My intuitive understanding is that there exist $n-1$ orthogonal directions in $\mathbb{R}^n$ which are perpendicular to $\triangledown g$, and thus either $g$ is locally constant in all of these directions or has a local extrema in some of these directions.
If $g$ is locally constant in all of these directions, then $f$ must have a derivative of zero in all of these directions and thus we conclude that the gradients of $f$ and $g$ are parallel, but what if $g$ has a local extrema in some of these directions? then there is no need for the derivative of $f$ to be zero in those directions, and thus $\triangledown f$ need not be perpendicular to those directions.

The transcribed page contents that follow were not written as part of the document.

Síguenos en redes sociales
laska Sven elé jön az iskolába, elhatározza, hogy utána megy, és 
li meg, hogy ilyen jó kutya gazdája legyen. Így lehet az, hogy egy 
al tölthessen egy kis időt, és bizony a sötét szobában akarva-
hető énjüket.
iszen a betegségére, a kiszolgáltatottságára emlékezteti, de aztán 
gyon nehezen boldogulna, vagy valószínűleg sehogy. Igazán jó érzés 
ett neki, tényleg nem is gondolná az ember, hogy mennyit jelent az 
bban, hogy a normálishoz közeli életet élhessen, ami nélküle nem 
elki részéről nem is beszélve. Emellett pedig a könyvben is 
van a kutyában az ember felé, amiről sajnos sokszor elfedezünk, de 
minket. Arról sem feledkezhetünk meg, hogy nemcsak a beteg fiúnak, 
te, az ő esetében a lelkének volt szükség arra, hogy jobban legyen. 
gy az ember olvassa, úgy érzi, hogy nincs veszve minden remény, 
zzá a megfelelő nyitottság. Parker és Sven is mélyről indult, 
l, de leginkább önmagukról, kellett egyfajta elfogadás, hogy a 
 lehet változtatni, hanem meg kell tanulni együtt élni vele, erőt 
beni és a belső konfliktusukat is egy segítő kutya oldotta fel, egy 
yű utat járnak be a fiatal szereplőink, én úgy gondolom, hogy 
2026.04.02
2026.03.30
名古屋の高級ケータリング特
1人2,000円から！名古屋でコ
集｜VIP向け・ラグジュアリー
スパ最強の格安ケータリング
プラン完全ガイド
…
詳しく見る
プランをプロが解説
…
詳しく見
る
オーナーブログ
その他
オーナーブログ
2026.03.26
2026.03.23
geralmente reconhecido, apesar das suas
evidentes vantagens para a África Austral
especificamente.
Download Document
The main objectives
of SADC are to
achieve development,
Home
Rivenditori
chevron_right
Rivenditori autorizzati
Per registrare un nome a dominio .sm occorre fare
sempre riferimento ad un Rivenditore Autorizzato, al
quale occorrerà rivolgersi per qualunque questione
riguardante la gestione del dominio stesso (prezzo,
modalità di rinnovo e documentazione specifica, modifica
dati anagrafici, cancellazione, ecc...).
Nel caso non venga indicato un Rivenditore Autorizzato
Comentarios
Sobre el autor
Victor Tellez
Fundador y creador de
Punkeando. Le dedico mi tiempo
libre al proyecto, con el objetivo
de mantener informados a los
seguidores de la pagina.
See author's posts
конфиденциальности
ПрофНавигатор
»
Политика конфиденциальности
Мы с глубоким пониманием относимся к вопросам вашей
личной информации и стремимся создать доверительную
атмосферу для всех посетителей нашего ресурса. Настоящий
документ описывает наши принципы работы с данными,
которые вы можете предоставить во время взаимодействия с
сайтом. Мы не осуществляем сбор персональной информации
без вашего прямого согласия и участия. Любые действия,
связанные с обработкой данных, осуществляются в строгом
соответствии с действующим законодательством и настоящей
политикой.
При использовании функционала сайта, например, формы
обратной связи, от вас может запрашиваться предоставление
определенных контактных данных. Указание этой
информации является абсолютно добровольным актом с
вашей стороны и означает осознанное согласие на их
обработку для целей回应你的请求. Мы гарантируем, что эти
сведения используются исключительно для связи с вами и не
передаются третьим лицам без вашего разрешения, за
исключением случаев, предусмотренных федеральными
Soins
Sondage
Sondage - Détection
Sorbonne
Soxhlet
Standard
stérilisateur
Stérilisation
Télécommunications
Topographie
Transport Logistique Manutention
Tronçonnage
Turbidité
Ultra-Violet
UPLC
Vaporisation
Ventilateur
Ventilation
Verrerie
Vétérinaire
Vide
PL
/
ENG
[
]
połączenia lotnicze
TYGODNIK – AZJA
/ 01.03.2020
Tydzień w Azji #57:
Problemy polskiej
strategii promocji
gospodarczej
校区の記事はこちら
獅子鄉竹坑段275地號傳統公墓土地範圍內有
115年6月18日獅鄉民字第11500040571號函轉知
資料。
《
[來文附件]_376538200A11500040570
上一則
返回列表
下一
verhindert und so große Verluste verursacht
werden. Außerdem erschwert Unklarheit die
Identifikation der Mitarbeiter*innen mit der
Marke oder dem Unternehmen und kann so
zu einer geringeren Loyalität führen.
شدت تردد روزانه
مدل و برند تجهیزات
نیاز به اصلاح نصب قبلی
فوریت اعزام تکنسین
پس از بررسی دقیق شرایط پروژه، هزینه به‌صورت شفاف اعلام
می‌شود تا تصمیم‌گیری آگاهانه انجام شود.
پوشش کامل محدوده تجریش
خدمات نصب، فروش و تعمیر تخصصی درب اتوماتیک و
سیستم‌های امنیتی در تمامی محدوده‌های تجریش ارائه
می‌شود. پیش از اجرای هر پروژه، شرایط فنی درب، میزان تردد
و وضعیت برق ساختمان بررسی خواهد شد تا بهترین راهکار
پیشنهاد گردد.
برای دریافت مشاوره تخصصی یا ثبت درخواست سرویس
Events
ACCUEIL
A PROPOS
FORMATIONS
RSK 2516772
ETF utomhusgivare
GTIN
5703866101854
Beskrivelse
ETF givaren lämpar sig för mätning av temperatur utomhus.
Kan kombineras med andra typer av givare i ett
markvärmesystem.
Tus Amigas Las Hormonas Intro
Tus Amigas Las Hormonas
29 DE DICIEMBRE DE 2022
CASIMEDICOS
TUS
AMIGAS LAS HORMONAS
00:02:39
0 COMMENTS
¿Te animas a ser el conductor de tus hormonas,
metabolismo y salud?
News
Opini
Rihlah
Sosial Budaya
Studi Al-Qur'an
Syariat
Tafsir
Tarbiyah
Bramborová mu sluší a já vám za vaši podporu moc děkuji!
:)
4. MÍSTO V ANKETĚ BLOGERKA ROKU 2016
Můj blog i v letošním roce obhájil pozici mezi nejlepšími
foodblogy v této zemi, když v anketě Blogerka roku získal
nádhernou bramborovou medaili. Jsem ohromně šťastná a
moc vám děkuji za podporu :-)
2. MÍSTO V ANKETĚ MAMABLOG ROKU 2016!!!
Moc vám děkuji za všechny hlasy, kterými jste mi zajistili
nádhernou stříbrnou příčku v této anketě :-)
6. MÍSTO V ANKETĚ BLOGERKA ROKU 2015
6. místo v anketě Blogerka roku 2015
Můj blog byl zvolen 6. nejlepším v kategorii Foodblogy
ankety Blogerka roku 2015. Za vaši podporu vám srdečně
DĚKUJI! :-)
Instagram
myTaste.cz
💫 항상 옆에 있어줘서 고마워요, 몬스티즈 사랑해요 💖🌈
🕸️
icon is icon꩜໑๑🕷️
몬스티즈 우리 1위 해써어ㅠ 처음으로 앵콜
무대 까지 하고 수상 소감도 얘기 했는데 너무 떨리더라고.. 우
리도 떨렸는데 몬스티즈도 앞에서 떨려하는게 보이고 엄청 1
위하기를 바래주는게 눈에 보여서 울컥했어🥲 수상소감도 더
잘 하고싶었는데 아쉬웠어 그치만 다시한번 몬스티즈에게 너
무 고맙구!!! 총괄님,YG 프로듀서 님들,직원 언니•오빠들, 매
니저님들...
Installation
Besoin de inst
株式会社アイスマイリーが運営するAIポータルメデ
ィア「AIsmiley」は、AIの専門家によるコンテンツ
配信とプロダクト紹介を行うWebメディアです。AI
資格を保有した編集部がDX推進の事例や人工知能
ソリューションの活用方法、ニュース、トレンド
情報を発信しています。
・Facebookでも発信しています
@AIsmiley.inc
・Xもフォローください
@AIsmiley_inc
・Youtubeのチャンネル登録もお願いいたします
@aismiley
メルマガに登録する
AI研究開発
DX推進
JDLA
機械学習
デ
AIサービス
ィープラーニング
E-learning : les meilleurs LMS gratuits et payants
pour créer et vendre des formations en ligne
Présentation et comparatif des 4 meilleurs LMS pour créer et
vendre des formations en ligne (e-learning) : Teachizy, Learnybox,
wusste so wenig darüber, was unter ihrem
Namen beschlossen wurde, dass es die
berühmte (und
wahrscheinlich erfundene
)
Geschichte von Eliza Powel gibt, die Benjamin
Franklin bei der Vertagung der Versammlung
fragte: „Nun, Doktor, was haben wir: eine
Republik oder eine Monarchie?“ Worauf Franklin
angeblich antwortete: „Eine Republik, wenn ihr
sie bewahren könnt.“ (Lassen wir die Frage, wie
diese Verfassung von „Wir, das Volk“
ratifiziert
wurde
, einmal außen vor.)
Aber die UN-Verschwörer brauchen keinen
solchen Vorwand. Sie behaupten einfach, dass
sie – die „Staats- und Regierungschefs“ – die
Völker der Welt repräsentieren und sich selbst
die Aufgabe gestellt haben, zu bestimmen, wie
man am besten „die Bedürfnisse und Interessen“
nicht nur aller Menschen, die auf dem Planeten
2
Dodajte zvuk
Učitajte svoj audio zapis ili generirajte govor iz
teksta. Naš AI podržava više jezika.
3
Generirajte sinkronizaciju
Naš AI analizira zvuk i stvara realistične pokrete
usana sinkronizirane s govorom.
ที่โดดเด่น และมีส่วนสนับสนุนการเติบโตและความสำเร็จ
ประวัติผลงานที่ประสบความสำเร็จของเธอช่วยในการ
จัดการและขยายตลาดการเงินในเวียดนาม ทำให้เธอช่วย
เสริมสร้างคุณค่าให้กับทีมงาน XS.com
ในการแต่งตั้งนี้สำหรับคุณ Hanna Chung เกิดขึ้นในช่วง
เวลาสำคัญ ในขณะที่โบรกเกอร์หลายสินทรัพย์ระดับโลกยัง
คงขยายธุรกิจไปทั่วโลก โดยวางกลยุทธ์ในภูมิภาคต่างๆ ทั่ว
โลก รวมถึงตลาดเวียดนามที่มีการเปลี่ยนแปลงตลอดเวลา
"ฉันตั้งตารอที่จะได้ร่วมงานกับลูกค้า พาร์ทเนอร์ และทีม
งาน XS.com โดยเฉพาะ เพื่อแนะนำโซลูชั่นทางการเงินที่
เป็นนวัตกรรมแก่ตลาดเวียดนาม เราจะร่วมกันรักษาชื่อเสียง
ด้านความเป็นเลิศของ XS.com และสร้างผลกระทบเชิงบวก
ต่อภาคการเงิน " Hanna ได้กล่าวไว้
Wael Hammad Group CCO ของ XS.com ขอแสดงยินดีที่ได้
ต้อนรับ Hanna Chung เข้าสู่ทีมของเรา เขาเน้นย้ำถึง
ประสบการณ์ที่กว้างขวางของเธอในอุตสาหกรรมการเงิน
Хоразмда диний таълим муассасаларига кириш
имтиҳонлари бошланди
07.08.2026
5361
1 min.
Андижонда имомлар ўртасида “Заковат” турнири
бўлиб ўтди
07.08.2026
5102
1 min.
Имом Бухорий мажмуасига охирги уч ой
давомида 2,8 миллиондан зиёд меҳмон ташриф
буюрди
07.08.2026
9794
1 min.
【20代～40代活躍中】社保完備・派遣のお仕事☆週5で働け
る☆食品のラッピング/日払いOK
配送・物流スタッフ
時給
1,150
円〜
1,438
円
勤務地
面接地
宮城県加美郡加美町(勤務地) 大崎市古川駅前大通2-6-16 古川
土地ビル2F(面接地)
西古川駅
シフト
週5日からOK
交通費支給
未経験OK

Is this something that doesn't happen for functions with continuous partial derivatives?
It all boils down to one thing being tangent to another.
Let's take a really simply example. Let's try to find the extrema of the the function $\mathrm{f} : \mathbb{R}^2 \to \mathbb{R}$, given by $\mathrm{f}(x,y) = x+y$, subject to the constraint $\mathrm{g}(x,y)=0$ where $\mathrm{g}(x,y)=x^2 + 4y^2 - 1$.
The level-sets $\mathrm{f}^{-1}(v) = \{ (x,y) \in \mathbb{R}^2 : \mathrm{f}(x,y)=v\}$ are given by the lines $x+y=v$. The constraint $x^2+4y^2=1$ means that we're interested in the ellipse shown below. I've also included the lines $x+y=v$ where $v=0, \pm 0.5, \pm 1, \pm 1.5$. Keep reading below the picture!
The minima (resp. maxima) are given by the lines $x+y=v$ which have the smallest (resp. largest) possible values for $v$ and which still meet the ellipse, i.e. satisfy the constraint. These are exactly the tangent lines! See below.
The level-sets were given by the equations $\mathrm{f}(x,y)=v$ and so the gradient $\nabla\mathrm{f}$ gives a vector perpendicular to the level-sets. The ellipse was given by the equation $\mathrm{g}(x,y)=0$ and so the gradient $\nabla\mathrm{g}$ gives a vector perpendicular to the ellipse. Since both $\nabla\mathrm{f} \neq {\bf 0}$ and $\nabla\mathrm{g} \neq {\bf 0}$ it follows that the ellipse and the lines are tangent if and only if $\nabla\mathrm{f}$ and $\nabla\mathrm{g}$ are parallel.
The same idea holds for higher dimensions and more complicated functions.
Having $\nabla\mathrm{f}$ parallel to $\nabla\mathrm{g}$ implies tangency.